Similar to many genera in the subfamily Cryptinae but these have the aerolet in forewing open pentagonal. Also some Cryptinae have the spiracle at T1 at, or before the centre (it is always after the centre in Aucklandella).
Distribution in NZ
North Island: ND, AK, BP, CL, GB, HB, TK, TO, WI, WN, WO. South Island: NN, NC, SD, BR, MB, MC, DN, CO, OL, WD, FD, SI, MK, SL. Offshore Islands: CH, AU.
Species in NZAn endemic genus with approximately fifty species, including twelve currently recognised as valid: Aucklandella conspirata (Smith 1876); A. flavomaculata Cameron 1909; A. geiri (Dalla Torre 1902); A. hudsoni (Cameron 1901); A. machimia (Cameron 1898); A. minuta (Ashmead 1890); A. novazealandica (Cameron 1898); A. pyrastis (Cameron 1901); A. thyellma (Cameron 1898); A. ursula (Cameron 1898); A. utetes (Cameron 1898); A. wellingtoni (Cameron 1901).
Biology & hostsThis endemic genus is found throughout New Zealand, and although commonly collected, Aucklandella are generally not caught in large numbers. Most species are brightly coloured and patterned (yellow, red, black).
Little is known about their biology, although they are all thought to be parasitoids of Lepidoptera larvae or pupae.
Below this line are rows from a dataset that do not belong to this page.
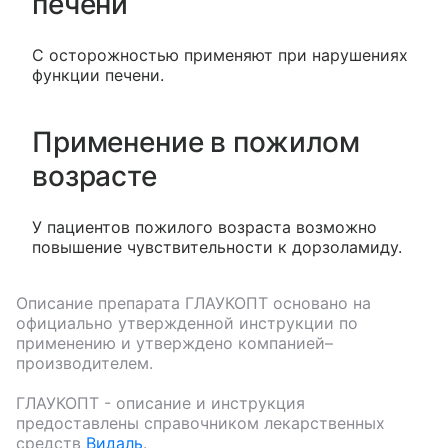
печени
С осторожностью применяют при нарушениях
функции печени.
Применение в пожилом
возрасте
У пациентов пожилого возраста возможно
повышение чувствительности к дорзоламиду.
Описание препарата
ГЛАУКОПТ
основано на
официально утвержденной инструкции по
применению и утверждено компанией–
производителем.
ГЛАУКОПТ
- описание и инструкция
предоставлены справочником лекарственных
средств
Видаль
.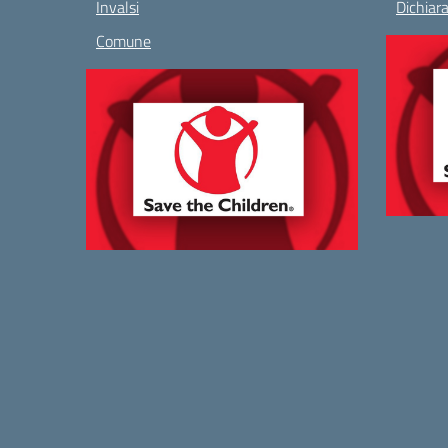
Invalsi
Dichiara
Comune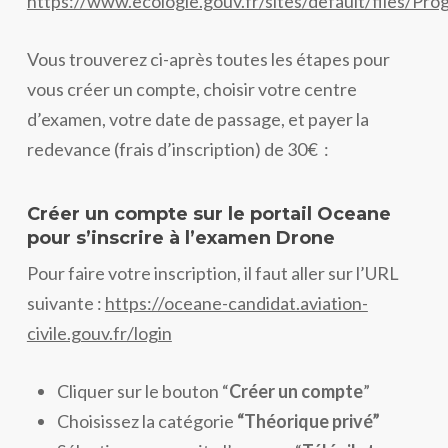
https://www.ecologie.gouv.fr/sites/default/files/P
Vous trouverez ci-après toutes les étapes pour
vous créer un compte, choisir votre centre
d’examen, votre date de passage, et payer la
redevance (frais d’inscription) de 30€ :
Créer un compte sur le portail Oceane
pour s’inscrire à l’examen Drone
Pour faire votre inscription, il faut aller sur l’URL
suivante :
https://oceane-candidat.aviation-
civile.gouv.fr/login
Cliquer sur le bouton “
Créer un compte
”
Choisissez la catégorie
“Théorique privé”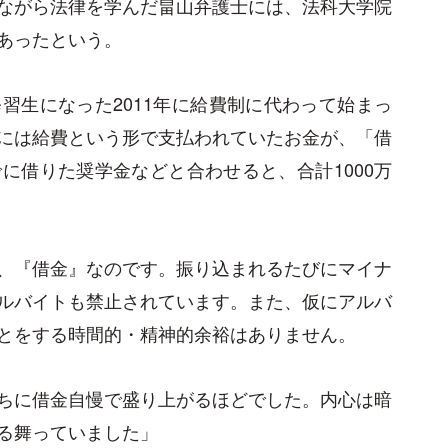
ながら法律を学んだ畠山弁護士には、法科大学院
あったという。
習生になった2011年に給費制に代わって始まっ
には給費という形で支払われていたお金が、「借
に借りた奨学金などと合わせると、合計1000万
、『借金』なのです。振り込まれるたびにマイナ
ルバイトも禁止されています。また、仮にアルバ
とをする時間的・精神的余裕はありません。
ちに借金自慢で盛り上がるほどでした。内心は暗
る舞っていました」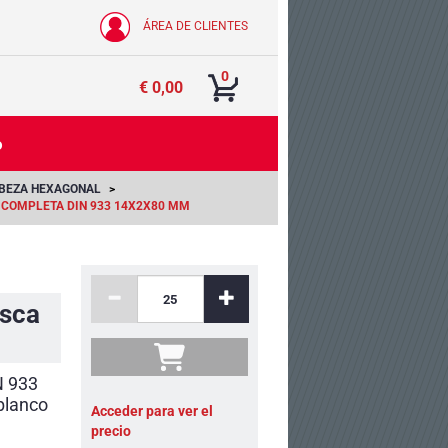
ÁREA DE CLIENTES
0
€ 0,00
o
ABEZA HEXAGONAL
 COMPLETA DIN 933 14X2X80 MM
osca
N 933
blanco
Acceder para ver el
precio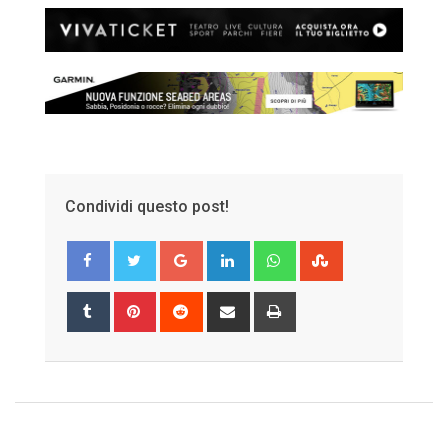
Condividi questo post!
Google+
LinkedIn
Whatsapp
StumbleUpon
Tumblr
Pinterest
Reddit
Share
Print
via
Email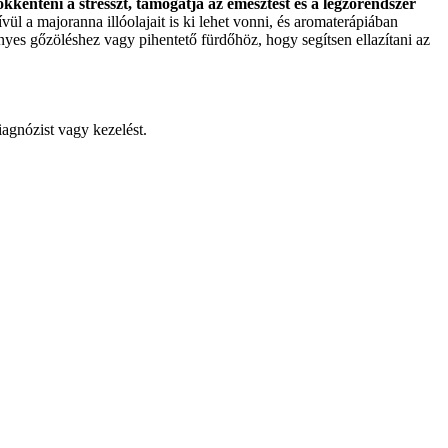
sökkenteni a stresszt, támogatja az emésztést és a légzőrendszer
ül a majoranna illóolajait is ki lehet vonni, és aromaterápiában
yes gőzöléshez vagy pihentető fürdőhöz, hogy segítsen ellazítani az
iagnózist vagy kezelést.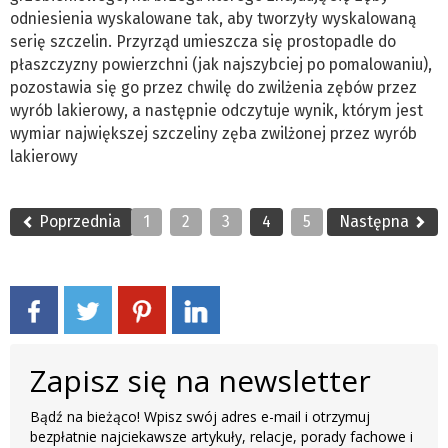
odniesienia wyskalowane tak, aby tworzyły wyskalowaną
serię szczelin. Przyrząd umieszcza się prostopadle do
płaszczyzny powierzchni (jak najszybciej po pomalowaniu),
pozostawia się go przez chwilę do zwilżenia zębów przez
wyrób lakierowy, a następnie odczytuje wynik, którym jest
wymiar największej szczeliny zęba zwilżonej przez wyrób
lakierowy
Poprzednia
1
2
3
4
5
Następna
Zapisz się na newsletter
Bądź na bieżąco! Wpisz swój adres e-mail i otrzymuj
bezpłatnie najciekawsze artykuły, relacje, porady fachowe i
Host records include: Aucklandella conspirata and A. pyrastis have both been recorded from the Common Forest Looper, Pseudocoremia suavis (Geometridae), and A. ursula from Izatha attactella (Oecophoridae).
The large diversity of species and variation in characters make Aucklandella difficult to identify. This is unfortunate because they are a very widespread and abundant part of the New Zealand hymenoptera fauna. A revision of the genus is needed.
Sources of informationBerndt L, Berry J, Brockerhoff E. 2006. Parasitoids and predators of the endemic defoliator Pseudocoremia suavis (Butler) (Lepidoptera: Geometridae: Ennominae). New Zealand Entomologist, 29: 89-98.
Gauld ID. 1984. An Introduction to the Ichneumonidae of Australia. London, British Museum (Natural History). 413 p.
Valentine EW & Walker AK. 1991. Annotated Catalogue of New Zealand Hymenoptera. DSIR Plant Protection Report 4. General Printing Services, 84 p.
Ward DF, Early JW, Schnitzler FR, Hitchmough RA, Stringer IAN. 2012. Conservation status of New Zealand Hymenoptera. New Zealand Entomologist 35 (2):116-119.